*Directions for this task*
The copy you give must match the records exactly, except that it holds no images.

(Stored data begins)

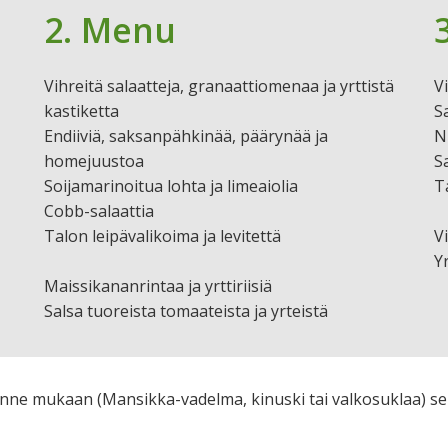
2. Menu
Vihreitä salaatteja, granaattiomenaa ja yrttistä
Vi
kastiketta
S
Endiiviä, saksanpähkinää, päärynää ja
N
homejuustoa
S
Soijamarinoitua lohta ja limeaiolia
T
Cobb-salaattia
Talon leipävalikoima ja levitettä
V
Y
Maissikananrintaa ja yrttiriisiä
Salsa tuoreista tomaateista ja yrteistä
anne mukaan (Mansikka-vadelma, kinuski tai valkosuklaa) s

(Stored data ends)

*Task result*
2. Menu
Vihreitä salaatteja, granaattiomenaa ja yrttistä
Vi
kastiketta
S
Endiiviä, saksanpähkinää, päärynää ja
N
homejuustoa
S
Soijamarinoitua lohta ja limeaiolia
T
Cobb-salaattia
Talon leipävalikoima ja levitettä
V
Y
Maissikananrintaa ja yrttiriisiä
Salsa tuoreista tomaateista ja yrteistä
anne mukaan (Mansikka-vadelma, kinuski tai valkosuklaa) s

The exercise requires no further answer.